Walid Raad
Better be watching the clouds
May 18 – June 30, 2023
Paula Cooper Gallery
521 W 21st Street, NYC

NEW YORK CITY | Paula Cooper Gallery has installed a new series of work by the Lebanon-born Conceptual artist Walid Raad entitled “Better be watching the clouds (2000/2017).” The presentation includes a selection of 15 plates from the series, on view from May 18 through June 30 at 521 West 21st Street.

The plates in “Better be watching the clouds” show pages from a book of flora native to the Middle East where the heads of political leaders involved in, or contemporary with, the Lebanese Civil War appear as efflorescences. Its brightly colored blossoms budding with black and white photos of politicians recall the history of political critique and photomontage by artists such as Hannah Höch and John Heartfield.

Walid Raad

Raad’s index catalogs an extensive collection of players including

  • Muammar Gaddafi (Libya)
  • Margaret Thatcher (UK),
  • Anwar Sadat (Egypt),
  • Hosni Mubarak (Egypt),
  • Saddam Hussein (Iraq),
  • Jimmy Carter (USA),
  • Ronald Reagan (USA),
  • François Mitterrand (France),
  • Mikhail Gorbachev (Soviet Union),
  • Yasser Arafat (Palestine),
  • King Hussein of Jordan,
  • Ayatollah Khomeini (Iran),
  • Ali Khamenei (Iran),
  • Menachem Begin (Israel),
  • Yitzhak Shamir (Israel),
  • Shafik Wazzan (Lebanon),
  • Sheikh Zayed bin Sultan Al Nahyan (UAE),
  • Sheikh Jaber Al-Ahmad Al-Sabah (Kuwait)
Walid Raad at Paula Cooper Gallery

The series is accompanied by wall text that reads: “The following plates were donated to The Atlas Group in 2000. The anonymous donation came in a box labeled with the following words: Comrade leader, Comrade leader, you’d better be watching the clouds.”

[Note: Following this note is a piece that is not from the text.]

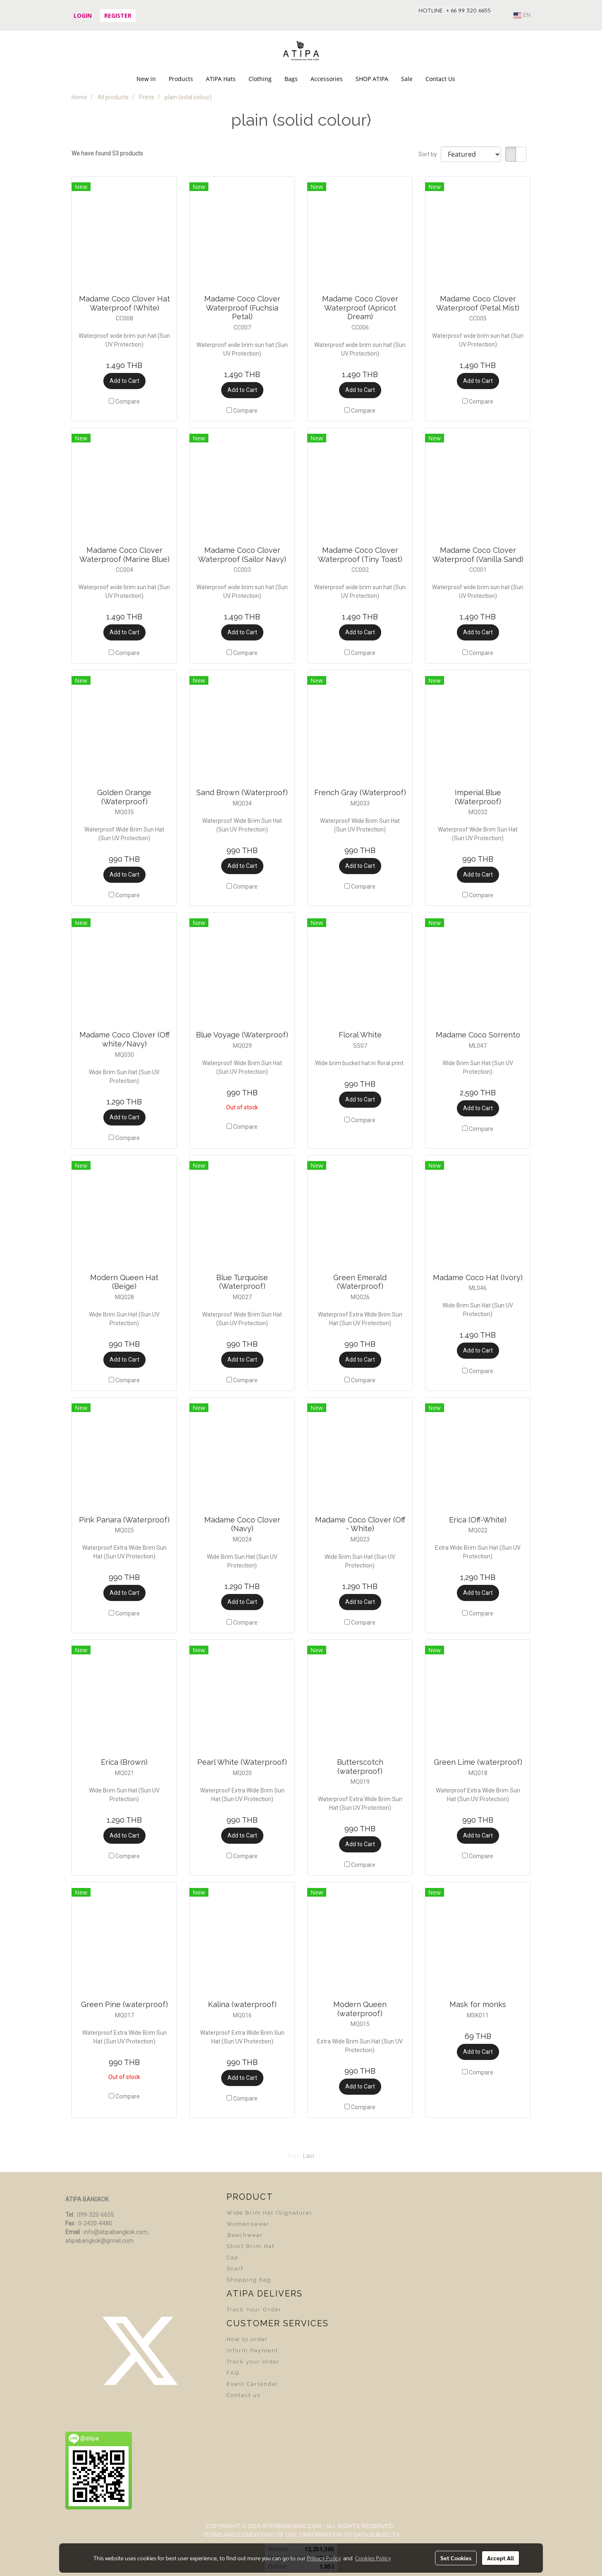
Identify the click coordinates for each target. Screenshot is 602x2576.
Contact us (243, 2395)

Among the facts the art is built on, though they go unmentioned, are details of the artist’s life. He was born in Lebanon in 1967 and left that country as a high school teenager to escape what would be more than a decade and half of continuous warfare, with invasions by Israel and Syria and endlessly splintered sectarian conflicts. (Muslim versus Christian, Sunni versus Shiite, and so on.) Thousands of Lebanese died; more than a million were displaced. Beirut, the most beautiful of Mediterranean cities, was ruined.

Raad continued his education in the United States, focusing on photography and Middle Eastern studies at the Rochester Institute of Technology, and then on postcolonial theory in a doctoral program at the University of Rochester, where he completed a dissertation based partly on writing by American and European hostages held in Lebanon in the 1980s during the country’s civil wars.  Those years and wars became the subject of his first body of work


About Walid Raad
For over 25 years, Walid Raad (b. 1967, Lebanon) has created work that explores the ways in which events of physical and psychological violence affect bodies, minds, and culture.

His work has been shown in numerous international exhibitions, including Documenta 11 and 13 (2002 and 2012), the Istanbul Biennial (2015), the first Vienna Biennale (2015), the Whitney Biennial (2000 and 2002), and the 2003 and 2015 Venice Biennale, among others. Raad has had one-person exhibitions at the Hamburger Bahnhof, Berlin (2006), the Reina Sofia Museum, Madrid (2009), the Whitechapel Art Gallery, London (2010), Museo Tamayo, Mexico City (2011), Carré d’Art, Nîmes and MADRE Napoli (both 2014).

In 2015, Raad was the subject of a mid-career retrospective at the Museum of Modern Art, New York, that traveled to the Institute of Contemporary Art, Boston, and Museo Jumex, Mexico City. He is the recipient of numerous awards and prizes including the 2007 Alpert Award from CalArts, the 2011 Hasselblad Award, and the 2016 Infinity Award in Art from the International Center of Photography.

Raad currently lives in New York City where he teaches in The Cooper Union’s School of Art. He is also a member of Ashkal Alwan’s Home Workspace in Beirut, and the Gulf Labor Coalition.